-- WHAT THE TASK ASKS --
All lines up to and including the one that contains "pline rating of 66." are to be transcribed exactly, starting from the first line of the records.

-- SOURCE MATERIAL --
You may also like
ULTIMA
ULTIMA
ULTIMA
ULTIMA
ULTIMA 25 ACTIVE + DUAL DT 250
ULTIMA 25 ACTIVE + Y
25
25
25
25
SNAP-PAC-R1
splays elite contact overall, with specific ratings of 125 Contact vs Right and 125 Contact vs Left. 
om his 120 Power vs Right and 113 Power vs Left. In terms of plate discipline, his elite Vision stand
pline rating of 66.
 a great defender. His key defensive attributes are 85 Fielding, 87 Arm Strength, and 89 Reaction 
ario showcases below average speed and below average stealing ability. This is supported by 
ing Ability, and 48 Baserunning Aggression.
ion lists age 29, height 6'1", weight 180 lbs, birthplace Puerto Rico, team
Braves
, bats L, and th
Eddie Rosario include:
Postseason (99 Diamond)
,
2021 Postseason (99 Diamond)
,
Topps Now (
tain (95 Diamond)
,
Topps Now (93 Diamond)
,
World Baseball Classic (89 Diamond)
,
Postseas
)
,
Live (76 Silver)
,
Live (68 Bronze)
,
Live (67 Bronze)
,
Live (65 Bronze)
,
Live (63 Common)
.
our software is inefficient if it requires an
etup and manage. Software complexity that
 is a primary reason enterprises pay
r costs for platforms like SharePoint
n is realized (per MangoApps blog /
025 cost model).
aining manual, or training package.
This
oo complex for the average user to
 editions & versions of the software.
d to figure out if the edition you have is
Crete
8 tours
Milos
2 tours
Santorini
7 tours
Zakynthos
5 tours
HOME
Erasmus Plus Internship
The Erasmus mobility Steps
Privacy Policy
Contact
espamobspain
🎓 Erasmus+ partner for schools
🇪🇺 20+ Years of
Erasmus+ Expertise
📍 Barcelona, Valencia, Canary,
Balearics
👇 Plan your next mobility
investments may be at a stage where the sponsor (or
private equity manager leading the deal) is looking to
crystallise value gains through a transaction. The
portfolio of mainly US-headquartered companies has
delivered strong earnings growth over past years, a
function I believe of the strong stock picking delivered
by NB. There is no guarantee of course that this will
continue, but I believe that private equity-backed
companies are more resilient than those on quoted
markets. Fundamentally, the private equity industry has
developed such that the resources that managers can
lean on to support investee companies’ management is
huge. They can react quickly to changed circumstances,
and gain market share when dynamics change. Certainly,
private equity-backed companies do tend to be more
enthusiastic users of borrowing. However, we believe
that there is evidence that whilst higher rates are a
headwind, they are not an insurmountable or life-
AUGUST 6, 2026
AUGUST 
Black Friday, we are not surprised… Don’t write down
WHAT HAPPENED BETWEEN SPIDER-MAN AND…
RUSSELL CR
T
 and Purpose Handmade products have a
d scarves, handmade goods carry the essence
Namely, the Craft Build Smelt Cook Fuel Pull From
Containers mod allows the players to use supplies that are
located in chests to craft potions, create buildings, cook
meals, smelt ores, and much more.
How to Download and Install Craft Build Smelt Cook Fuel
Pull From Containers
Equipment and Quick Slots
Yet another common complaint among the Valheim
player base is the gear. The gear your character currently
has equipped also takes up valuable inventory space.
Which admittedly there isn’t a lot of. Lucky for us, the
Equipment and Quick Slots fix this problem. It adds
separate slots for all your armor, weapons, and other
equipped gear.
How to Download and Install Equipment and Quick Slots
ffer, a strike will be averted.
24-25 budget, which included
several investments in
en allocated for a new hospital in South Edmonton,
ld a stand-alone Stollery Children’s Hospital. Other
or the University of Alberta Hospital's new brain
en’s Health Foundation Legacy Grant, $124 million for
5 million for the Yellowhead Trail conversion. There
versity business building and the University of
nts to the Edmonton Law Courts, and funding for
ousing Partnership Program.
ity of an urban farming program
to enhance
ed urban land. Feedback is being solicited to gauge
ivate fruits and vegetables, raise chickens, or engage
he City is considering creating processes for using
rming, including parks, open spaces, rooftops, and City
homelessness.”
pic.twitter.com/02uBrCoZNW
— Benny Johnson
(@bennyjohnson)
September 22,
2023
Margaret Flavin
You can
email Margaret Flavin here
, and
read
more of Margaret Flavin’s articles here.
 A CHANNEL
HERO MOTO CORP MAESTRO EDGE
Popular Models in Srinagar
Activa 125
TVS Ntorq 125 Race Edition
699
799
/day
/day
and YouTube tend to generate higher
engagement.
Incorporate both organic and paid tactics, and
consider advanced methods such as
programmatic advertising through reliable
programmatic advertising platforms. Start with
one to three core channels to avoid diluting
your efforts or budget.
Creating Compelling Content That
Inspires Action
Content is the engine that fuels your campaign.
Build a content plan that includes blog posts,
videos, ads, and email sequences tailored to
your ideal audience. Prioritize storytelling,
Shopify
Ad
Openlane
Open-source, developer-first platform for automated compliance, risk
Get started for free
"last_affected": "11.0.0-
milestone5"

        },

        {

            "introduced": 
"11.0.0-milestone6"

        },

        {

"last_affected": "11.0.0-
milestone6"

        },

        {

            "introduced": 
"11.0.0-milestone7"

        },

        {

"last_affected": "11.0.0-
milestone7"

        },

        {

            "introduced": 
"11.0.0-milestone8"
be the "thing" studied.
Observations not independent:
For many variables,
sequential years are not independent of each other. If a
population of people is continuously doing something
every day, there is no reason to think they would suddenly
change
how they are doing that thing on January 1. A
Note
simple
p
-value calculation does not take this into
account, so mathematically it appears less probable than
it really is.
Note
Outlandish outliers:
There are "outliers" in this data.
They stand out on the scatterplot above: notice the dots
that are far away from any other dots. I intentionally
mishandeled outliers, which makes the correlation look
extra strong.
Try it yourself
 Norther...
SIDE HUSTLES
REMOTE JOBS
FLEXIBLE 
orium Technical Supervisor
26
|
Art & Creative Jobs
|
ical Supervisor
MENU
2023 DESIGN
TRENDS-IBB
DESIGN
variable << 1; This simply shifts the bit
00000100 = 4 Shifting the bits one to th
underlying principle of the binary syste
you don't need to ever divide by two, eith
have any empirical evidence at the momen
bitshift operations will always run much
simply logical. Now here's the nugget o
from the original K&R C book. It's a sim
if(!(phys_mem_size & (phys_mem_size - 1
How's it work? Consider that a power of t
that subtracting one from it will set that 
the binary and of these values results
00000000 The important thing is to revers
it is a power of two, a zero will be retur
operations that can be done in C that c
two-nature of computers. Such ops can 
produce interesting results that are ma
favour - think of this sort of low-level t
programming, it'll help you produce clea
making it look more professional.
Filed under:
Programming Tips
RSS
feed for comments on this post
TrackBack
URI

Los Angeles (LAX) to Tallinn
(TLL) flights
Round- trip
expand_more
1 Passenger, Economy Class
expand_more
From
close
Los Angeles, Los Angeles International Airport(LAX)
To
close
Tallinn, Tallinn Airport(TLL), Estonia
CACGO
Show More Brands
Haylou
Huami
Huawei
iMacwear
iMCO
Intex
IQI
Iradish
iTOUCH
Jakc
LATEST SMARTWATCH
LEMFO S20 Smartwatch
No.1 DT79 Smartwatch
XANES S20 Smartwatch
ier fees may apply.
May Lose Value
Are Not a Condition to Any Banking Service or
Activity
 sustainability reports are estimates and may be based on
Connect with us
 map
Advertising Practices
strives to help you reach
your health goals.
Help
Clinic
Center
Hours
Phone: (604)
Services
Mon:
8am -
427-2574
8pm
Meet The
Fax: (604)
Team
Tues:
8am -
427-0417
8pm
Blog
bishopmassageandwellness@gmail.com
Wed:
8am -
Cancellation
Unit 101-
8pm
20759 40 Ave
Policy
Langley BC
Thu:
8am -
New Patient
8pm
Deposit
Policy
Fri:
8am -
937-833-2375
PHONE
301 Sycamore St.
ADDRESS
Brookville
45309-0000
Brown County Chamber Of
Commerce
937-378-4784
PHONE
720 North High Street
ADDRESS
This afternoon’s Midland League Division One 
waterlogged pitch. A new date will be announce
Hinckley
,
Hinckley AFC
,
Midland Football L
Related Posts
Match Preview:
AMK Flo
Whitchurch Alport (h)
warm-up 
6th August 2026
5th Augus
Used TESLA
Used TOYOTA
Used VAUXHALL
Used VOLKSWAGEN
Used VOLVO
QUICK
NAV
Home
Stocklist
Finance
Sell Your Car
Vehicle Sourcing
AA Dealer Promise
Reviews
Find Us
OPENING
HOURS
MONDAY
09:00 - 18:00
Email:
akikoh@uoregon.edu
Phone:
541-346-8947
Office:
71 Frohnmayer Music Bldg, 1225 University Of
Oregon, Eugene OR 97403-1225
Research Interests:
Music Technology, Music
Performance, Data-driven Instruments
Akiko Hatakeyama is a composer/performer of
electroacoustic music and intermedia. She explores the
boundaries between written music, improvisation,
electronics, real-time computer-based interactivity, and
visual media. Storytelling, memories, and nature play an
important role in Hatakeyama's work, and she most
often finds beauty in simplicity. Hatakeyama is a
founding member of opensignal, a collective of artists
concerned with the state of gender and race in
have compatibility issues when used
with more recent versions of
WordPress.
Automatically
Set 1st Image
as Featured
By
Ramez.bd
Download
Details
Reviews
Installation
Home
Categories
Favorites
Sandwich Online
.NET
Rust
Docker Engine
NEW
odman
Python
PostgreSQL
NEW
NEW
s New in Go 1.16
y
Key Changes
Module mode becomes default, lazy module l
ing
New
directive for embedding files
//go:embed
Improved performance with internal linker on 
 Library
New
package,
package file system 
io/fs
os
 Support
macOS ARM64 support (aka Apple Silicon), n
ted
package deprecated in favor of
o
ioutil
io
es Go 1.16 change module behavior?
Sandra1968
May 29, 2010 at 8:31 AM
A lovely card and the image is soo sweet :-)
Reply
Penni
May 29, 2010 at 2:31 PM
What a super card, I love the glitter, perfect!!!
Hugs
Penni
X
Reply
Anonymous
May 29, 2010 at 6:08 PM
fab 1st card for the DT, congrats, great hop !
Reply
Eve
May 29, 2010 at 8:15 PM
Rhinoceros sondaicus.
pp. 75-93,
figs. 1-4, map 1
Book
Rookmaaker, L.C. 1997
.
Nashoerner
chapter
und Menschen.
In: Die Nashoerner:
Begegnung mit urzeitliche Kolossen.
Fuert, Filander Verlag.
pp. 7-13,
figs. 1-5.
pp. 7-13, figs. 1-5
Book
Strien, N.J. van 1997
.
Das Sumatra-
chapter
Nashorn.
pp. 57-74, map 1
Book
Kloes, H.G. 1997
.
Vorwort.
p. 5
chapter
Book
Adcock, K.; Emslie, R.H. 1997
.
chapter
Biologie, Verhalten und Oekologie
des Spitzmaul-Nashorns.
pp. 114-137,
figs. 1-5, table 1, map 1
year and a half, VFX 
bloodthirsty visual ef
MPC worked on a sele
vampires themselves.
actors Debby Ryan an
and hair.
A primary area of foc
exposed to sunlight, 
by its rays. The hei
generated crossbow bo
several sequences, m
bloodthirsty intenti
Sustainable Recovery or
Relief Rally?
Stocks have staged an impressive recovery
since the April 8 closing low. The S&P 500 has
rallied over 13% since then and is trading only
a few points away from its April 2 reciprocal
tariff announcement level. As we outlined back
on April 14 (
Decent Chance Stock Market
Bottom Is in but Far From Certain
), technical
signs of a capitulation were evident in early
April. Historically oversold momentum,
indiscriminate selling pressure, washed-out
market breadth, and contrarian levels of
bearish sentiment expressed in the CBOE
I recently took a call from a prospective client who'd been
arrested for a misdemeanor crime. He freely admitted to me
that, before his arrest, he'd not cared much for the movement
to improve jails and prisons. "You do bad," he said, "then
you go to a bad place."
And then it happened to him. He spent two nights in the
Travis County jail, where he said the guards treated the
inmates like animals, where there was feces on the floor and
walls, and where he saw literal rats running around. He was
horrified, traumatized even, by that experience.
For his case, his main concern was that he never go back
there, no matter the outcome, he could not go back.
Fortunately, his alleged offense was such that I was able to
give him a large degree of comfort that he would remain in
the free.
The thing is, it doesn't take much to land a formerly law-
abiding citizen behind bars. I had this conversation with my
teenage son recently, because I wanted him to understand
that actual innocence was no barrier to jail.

-- RESPONSE --
You may also like
ULTIMA
ULTIMA
ULTIMA
ULTIMA
ULTIMA 25 ACTIVE + DUAL DT 250
ULTIMA 25 ACTIVE + Y
25
25
25
25
SNAP-PAC-R1
splays elite contact overall, with specific ratings of 125 Contact vs Right and 125 Contact vs Left. 
om his 120 Power vs Right and 113 Power vs Left. In terms of plate discipline, his elite Vision stand
pline rating of 66.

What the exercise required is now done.